L'unité de soins (dénomination qui se passe de commentaires) devient la norme de regroupement des pensionnaires.
La rationalité médicale entraîne le tri et la classification des vieux: aux invalides, malades chroniques ou«Cp», les établissements les plus médicalisés, aux moins dépendants, les «Dp», les systèmes médico-hôteliers plus rationnels (les services de soins et de repas à domicile, la fréquentation d'hôpitaux de jour, la sectorisation, etc.) qui ne suppriment pas pour autant l’exclusion dont ils sont victimes. L'institution d'équipements et de services pour la vieillesse n'a pas supprimé sa mort sociale. Ce qu'il faut constater, c'est que la prise en charge collective des problèmes de santé a fait passer la vieillesse en catégorie médicale.

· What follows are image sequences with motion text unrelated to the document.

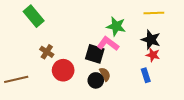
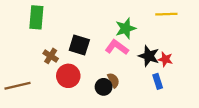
green rectangle: (34, 16) -> (36, 17), turned 45
green star: (116, 26) -> (126, 28), turned -30
black star: (151, 40) -> (149, 56), moved
black square: (95, 54) -> (79, 45), moved

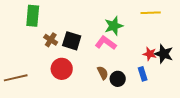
brown cross: (51, 56) -> (51, 40), moved
black star: (149, 56) -> (164, 54), moved
black circle: (104, 87) -> (118, 79), moved

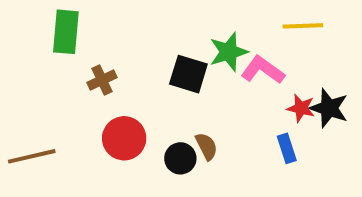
brown cross: (51, 40) -> (102, 80), turned 32
black square: (72, 41) -> (188, 74), moved
pink L-shape: (106, 43) -> (263, 70), moved
black circle: (118, 79) -> (180, 158), moved

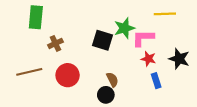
pink L-shape: (263, 70) -> (143, 38), turned -35
red star: (301, 108) -> (148, 59), moved
brown line: (32, 156) -> (29, 72), moved
black circle: (180, 158) -> (106, 95), moved

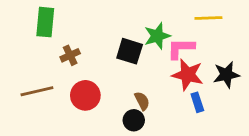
red star: (148, 59) -> (188, 75), size x1.6
black star: (179, 59) -> (226, 75), turned -30

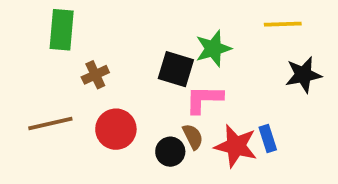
pink L-shape: (181, 48) -> (204, 99), moved
red star: (188, 75) -> (236, 146), moved
black star: (226, 75) -> (303, 75), moved
black circle: (134, 120) -> (170, 152), moved

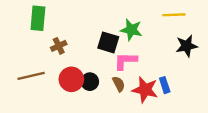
green star: (213, 49) -> (131, 30), turned 30
black circle: (170, 152) -> (90, 82), moved

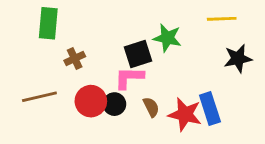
black square: (108, 42) -> (138, 54), turned -35
pink L-shape: (126, 61) -> (129, 78), moved
blue rectangle: (165, 85) -> (210, 108), size x1.5

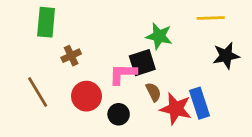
black square: (138, 54) -> (142, 63), moved
brown line: (39, 97) -> (38, 92), turned 72
black circle: (114, 104) -> (119, 114), moved
brown semicircle: (151, 107) -> (153, 92), moved

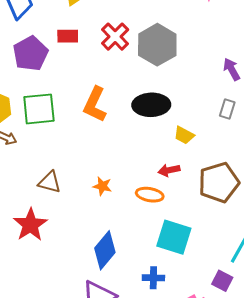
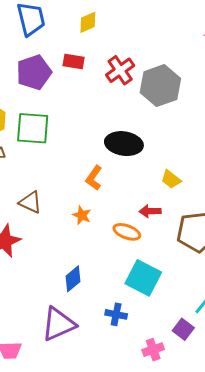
orange L-shape: (95, 104) -> (94, 178), moved, size x0.7
black ellipse: (151, 105) -> (124, 144), moved
blue diamond: (105, 250) -> (73, 279), size x0.7

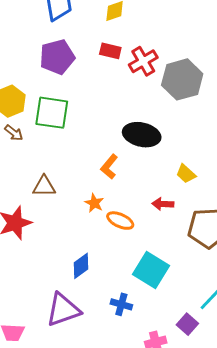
red rectangle: (74, 62) -> (110, 51), moved
brown triangle: (30, 202) -> (44, 186), turned -30
orange ellipse: (127, 232) -> (120, 221), moved

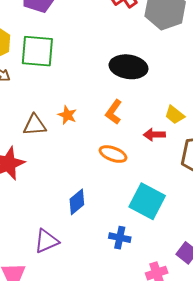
orange L-shape: (109, 167) -> (114, 112), moved
yellow trapezoid: (186, 174) -> (175, 115), moved
orange star: (94, 203) -> (67, 115), moved
purple triangle: (63, 310) -> (46, 241), moved, size x0.7

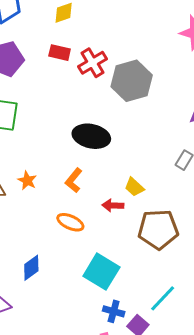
blue cross: (120, 238) -> (114, 311), moved

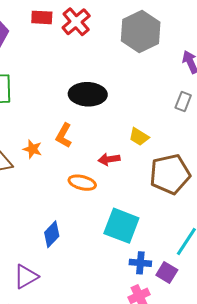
gray hexagon: (132, 81) -> (141, 31), moved
orange L-shape: (74, 180) -> (64, 136), moved
red arrow: (113, 205) -> (109, 159), moved

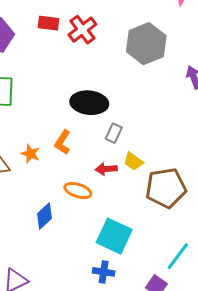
gray rectangle: (183, 101) -> (114, 133), moved
yellow trapezoid: (139, 137) -> (133, 161), moved
blue diamond: (52, 234) -> (44, 216), moved
blue cross: (140, 263) -> (104, 272), moved

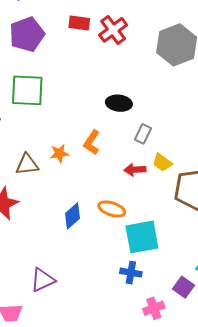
black ellipse: (89, 103) -> (119, 103), size x0.7
orange star: (30, 154) -> (59, 153), turned -30
orange ellipse: (78, 191) -> (112, 209), moved
cyan square: (114, 236) -> (142, 237), turned -36

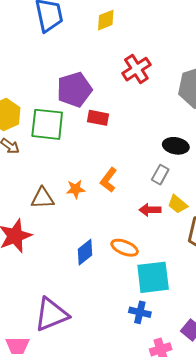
red rectangle: (79, 23) -> (98, 118), moved
purple pentagon: (27, 34) -> (74, 90), moved
black ellipse: (119, 103) -> (176, 146), moved
purple triangle: (43, 280) -> (51, 314), size x1.4

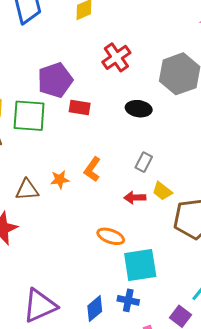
black ellipse: (176, 146) -> (139, 109), moved
blue diamond: (85, 252) -> (95, 309), moved

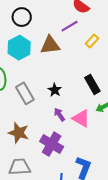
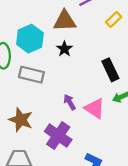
cyan hexagon: (19, 48) -> (30, 39), moved
black star: (55, 90) -> (64, 49), moved
gray rectangle: (25, 93) -> (31, 75), turned -50

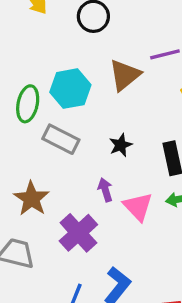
brown triangle: (65, 21) -> (125, 75), turned -50
black star: (64, 49) -> (121, 145), moved

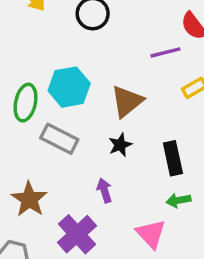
brown triangle: (125, 75) -> (127, 101), moved
pink triangle: (138, 207) -> (151, 234), moved

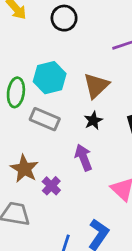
purple arrow: (104, 190) -> (83, 157), size x1.4
purple cross: (77, 234) -> (51, 186), moved, size x0.6

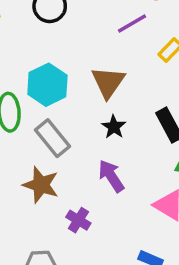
gray rectangle: (45, 119) -> (52, 138), turned 40
brown star: (24, 169) -> (41, 185), moved

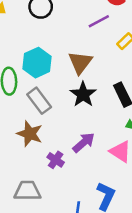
black star: (114, 127) -> (83, 94), size x1.5
purple arrow: (111, 176) -> (84, 143), moved, turned 80

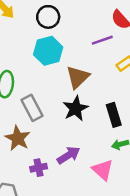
cyan hexagon: (37, 63) -> (48, 51), moved
purple cross: (56, 160) -> (39, 168), turned 35

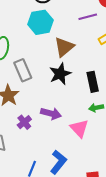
purple arrow: (69, 155) -> (51, 114), turned 42
purple cross: (39, 168) -> (24, 122), turned -32

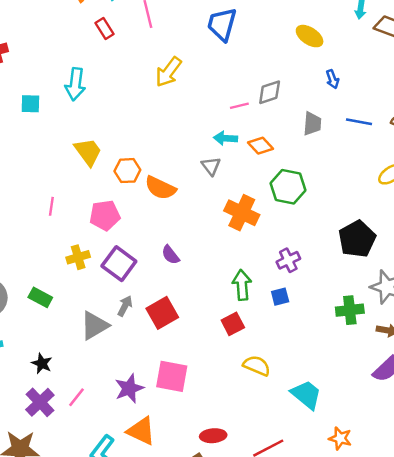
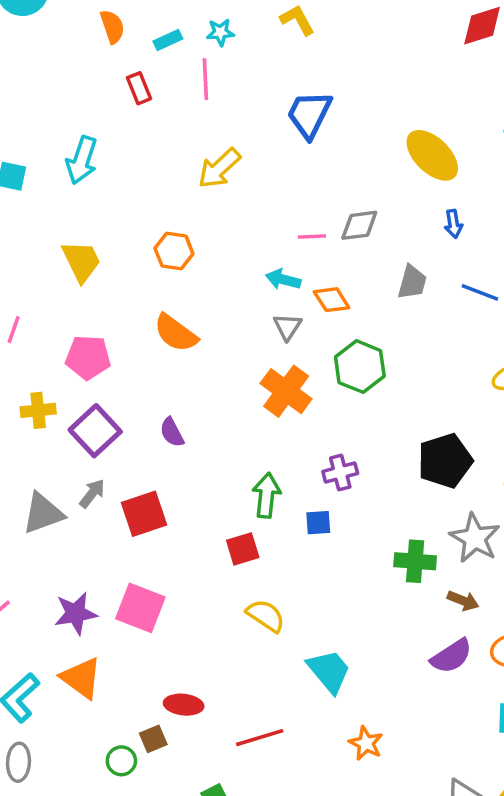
yellow ellipse: (310, 36) -> (432, 155), size x1.4
gray triangle: (211, 166) -> (287, 327), moved
orange hexagon: (127, 171) -> (174, 251), moved

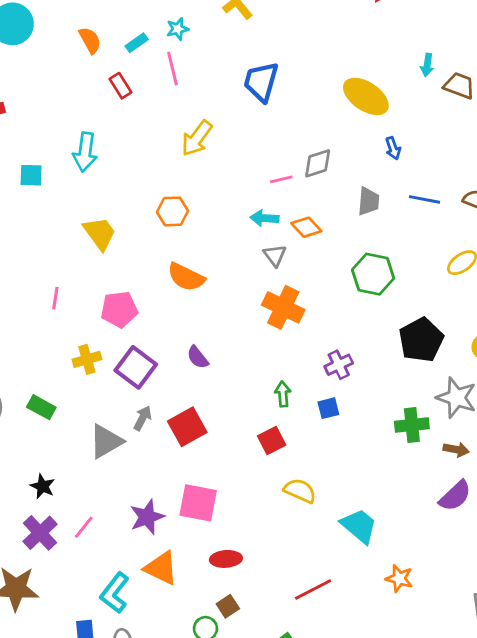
green hexagon: (360, 367) -> (373, 274), moved
green arrow: (266, 495) -> (283, 394), size x0.7
red ellipse: (184, 705) -> (226, 559), moved

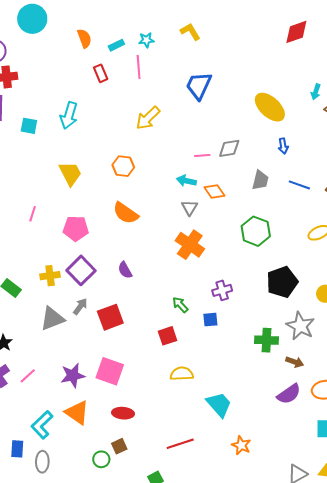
yellow cross: (87, 359) -> (50, 276), moved
green arrow: (283, 394) -> (180, 305), turned -48
yellow semicircle: (300, 491) -> (182, 374), turned -35

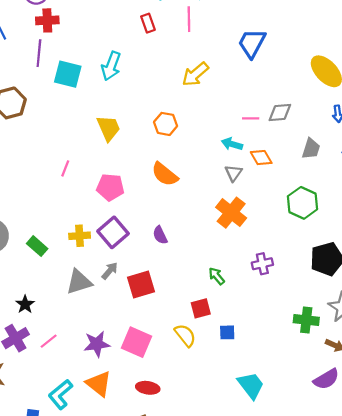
cyan square: (29, 126) -> (68, 74), size x1.5
blue square: (210, 320) -> (227, 332), moved
yellow semicircle: (182, 374) -> (185, 335), moved, turned 50

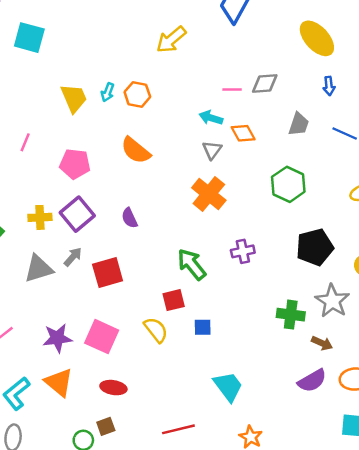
cyan arrow: (111, 66) -> (108, 92), moved, size x0.6
green arrow: (217, 276) -> (192, 264), size x1.6

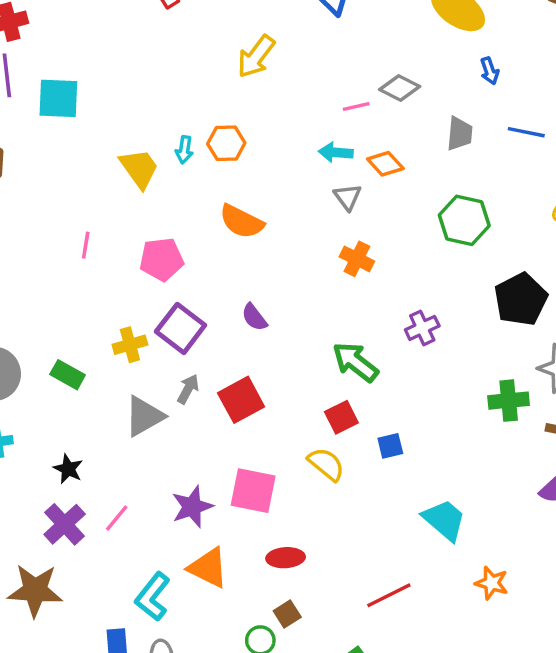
gray diamond: (265, 83) -> (400, 88), turned 44
orange cross: (209, 194) -> (357, 259), size x0.7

La déportation périphérique Les asiles de vieux ou maisons de retraite et leurs plus récents enfants, les établissements médico-sociaux, sont pensés comme lieux de fin de vie à mettre à l'écart de l'agitation urbaine dans un cadre de parc isolé et tranquille. Ces conditions ne se rencontrent de nos jours que dans les zones périphériques ou mortes d'un point de vue social. Au-delà des considérations écologiques plus ou moins hypocrites sur la nécessité de ménager aux vieux un cadre paisible pour finir leurs jours, la vieillesse est en fait considérée socialement comme le début de la non-vie. Elle n'est plus productive, sa place est donc bien dans la «nature», lieu de la non-histoire. Sur un plan moins idéologique, il faut remarquer que les collectivités recherchent pour leurs équipements non rentables des terrains bon marché. Elles ne les trouvent que là où la demande n'est pas forte, c'est-à-dire à bonne distance du centre des villes, dans des zones mal équipées en infrastructures, donc souvent peu accessibles. Ce type de localisation-qu'on retrouve pour la plupart des équipements ou institutions réservés aux marginaux (handicapés mentaux et physiques, alcooliques, drogués, etc.) - combinée avec la structuration interne des établissements renforce la réalité de l'exclusion de la vieillesse.
L'exclusion dans la structure de l'habitat L’évolution de la famille, de par la logique productive actuelle, a abouti à l'expulsion du troisième âge; la famille uni-conjugale d'aujourd'hui, noyau de base de la reproduction de la force de travail, n'a que faire de personnes qui ne seront plus jamais des producteurs, d'êtres humains dont le savoir est dépassé par l’évolution accélérée des techniques de production et de la consommation. Culturellement, les vieux n’existent plus dans la structure sociale que comme charge humaine, source de mauvaise conscience (on ne peut pas les tuer tout de même I). Il faut donc des spécialistes pour s'en occuper. Les structures spatiales de l'habitat résultant de cet état de fait ne permettent plus aux vieux de subsister. Que l'on considère: - la conception interne des logements basée majoritairement sur l’archétype de la famille uniconjugale avec un ou deux enfants; - dans les blocs, l'absence complète de logements propres à accueillir d'autres personnes que l'urbanicole productif; - l'exiguïté des systèmes d'accès aux logements; - l’absence de plus en plus généralisée de prolongements directs aux logements sous forme de petits équipements commerciaux et artisanaux au profit des grandes surfaces; - le manque total d'aménagements dans la structure de l'immeuble qui pourrait favoriser la rencontre et la solidarité entre habitants. La règle, c'est l'empilement vertical autour d'un palier minimum dont l'issue est l'ascenseur ! Ainsi, ni l'espace ni le temps ne permettent une quelconque solidarité entre ceux qui logent et qui bossent et ceux qui ont été démobilisés.